**Instructions for the task**
Reproduce word for word the lines between the one containing "Secourisme au travail (125, 269)" and the end of the entries below, both inclusive; leave out pictures.
----- Data shown
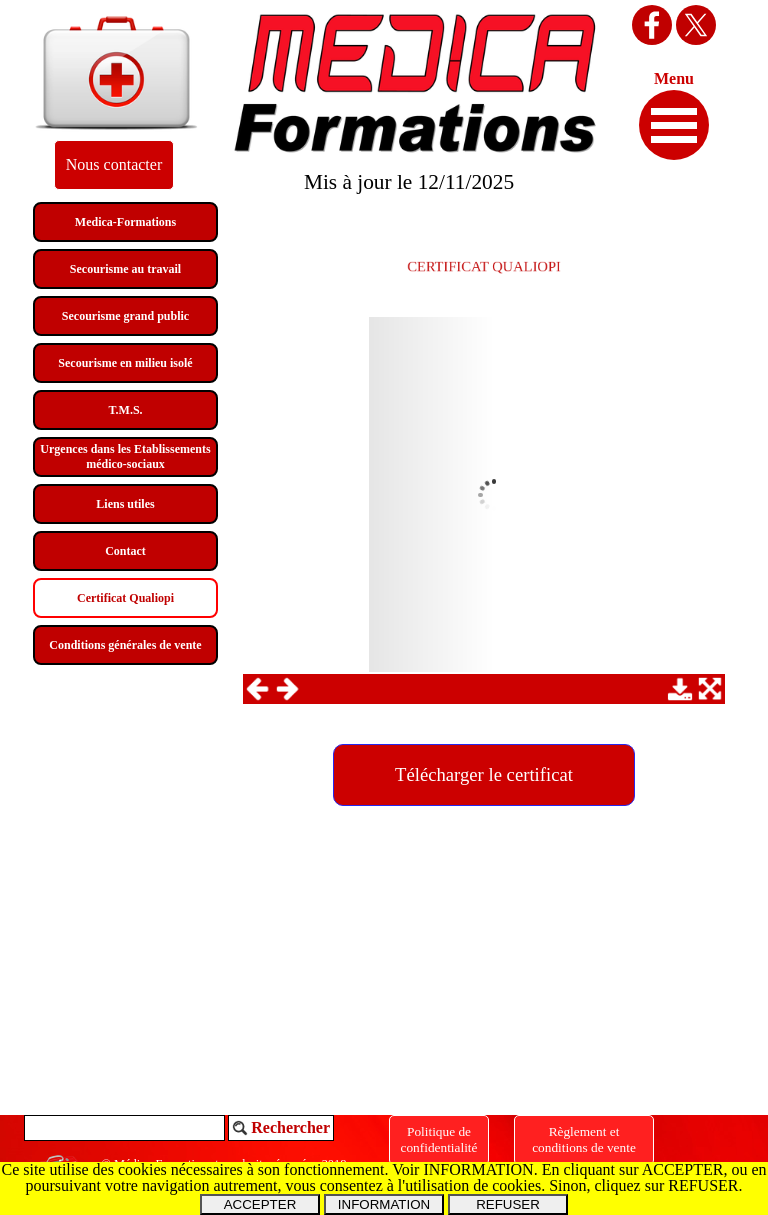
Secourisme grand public (125, 316)
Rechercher (290, 1127)
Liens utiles (125, 504)
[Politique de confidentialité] (439, 1140)
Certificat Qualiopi (125, 598)
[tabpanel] (484, 263)
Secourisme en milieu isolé (125, 363)
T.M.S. (125, 410)
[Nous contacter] (114, 165)
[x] (696, 25)
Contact (125, 551)
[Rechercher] (124, 1128)
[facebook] (652, 25)
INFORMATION (384, 1204)
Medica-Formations (125, 222)
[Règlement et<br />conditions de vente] (584, 1140)
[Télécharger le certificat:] (484, 775)
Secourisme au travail (125, 269)
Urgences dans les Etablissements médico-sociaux (125, 456)
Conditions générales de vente (125, 645)
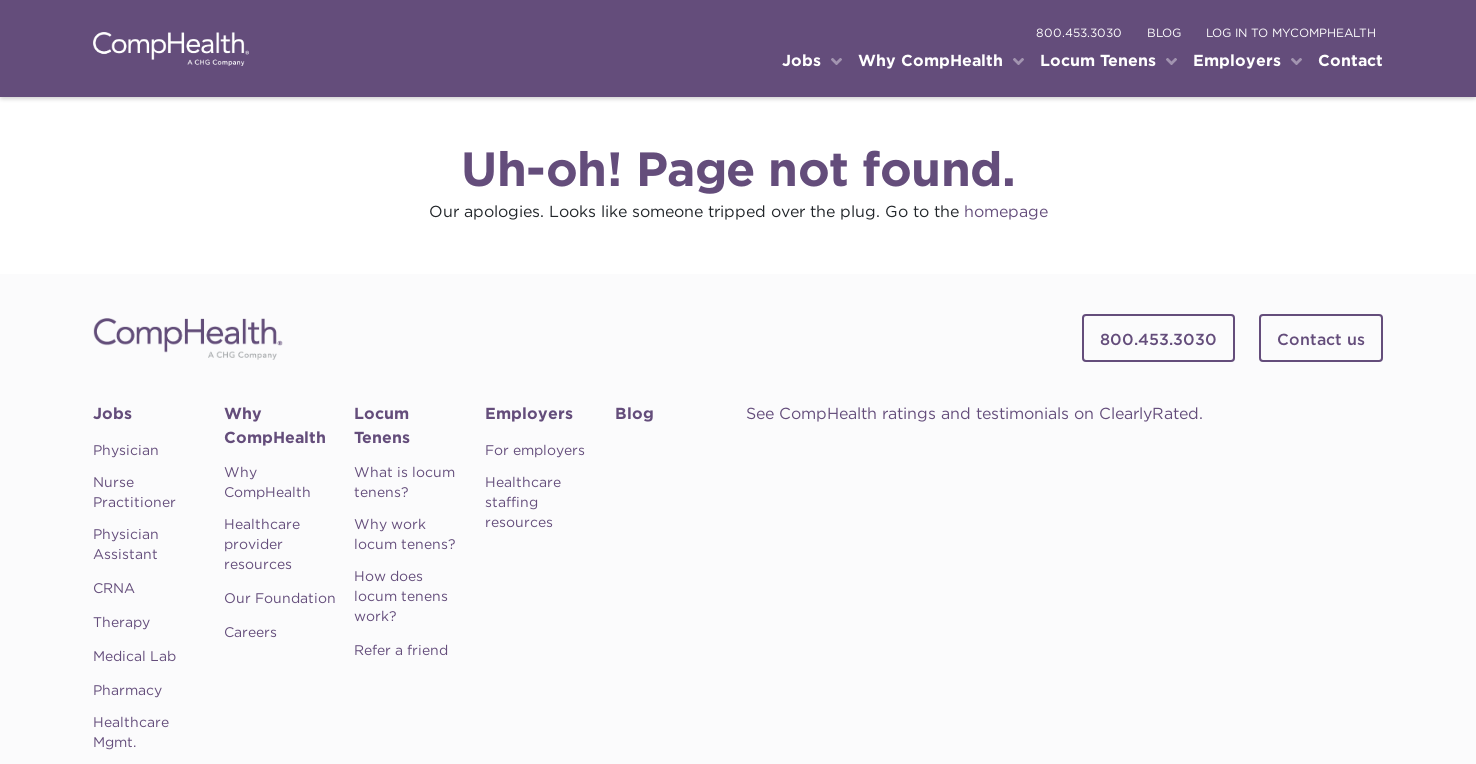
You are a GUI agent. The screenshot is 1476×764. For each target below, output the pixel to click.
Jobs (112, 413)
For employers (535, 450)
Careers (250, 632)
----------
**Answer to the exercise**
Secourisme au travail (125, 269)
Urgences dans les Etablissements médico-sociaux (125, 456)
Conditions générales de vente (125, 645)
You are a GUI agent. The screenshot is 1476×764. For each target below, output the pixel to click.
Jobs (112, 413)
For employers (535, 450)
Careers (250, 632)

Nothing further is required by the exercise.